# [Instructions to follow]
From the entries below, copy every line where the string "Phoenix" appears.

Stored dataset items
▽

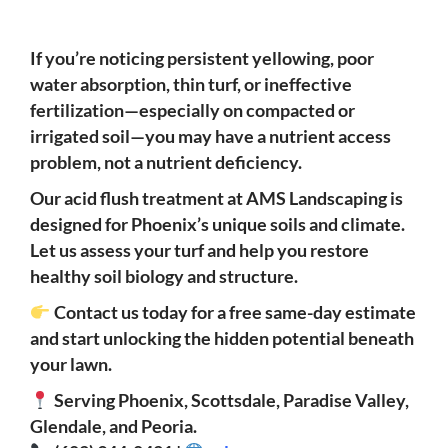
If you’re noticing persistent yellowing, poor
water absorption, thin turf, or ineffective
fertilization—especially on compacted or
irrigated soil—you may have a nutrient access
problem, not a nutrient deficiency.
Our acid flush treatment at AMS Landscaping is
designed for Phoenix’s unique soils and climate.
Let us assess your turf and help you restore
healthy soil biology and structure.
Contact us today for a free same-day estimate
and start unlocking the hidden potential beneath
your lawn.
Serving Phoenix, Scottsdale, Paradise Valley,
Glendale, and Peoria.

△

# [Answer for the task]
designed for Phoenix’s unique soils and climate.
Serving Phoenix, Scottsdale, Paradise Valley,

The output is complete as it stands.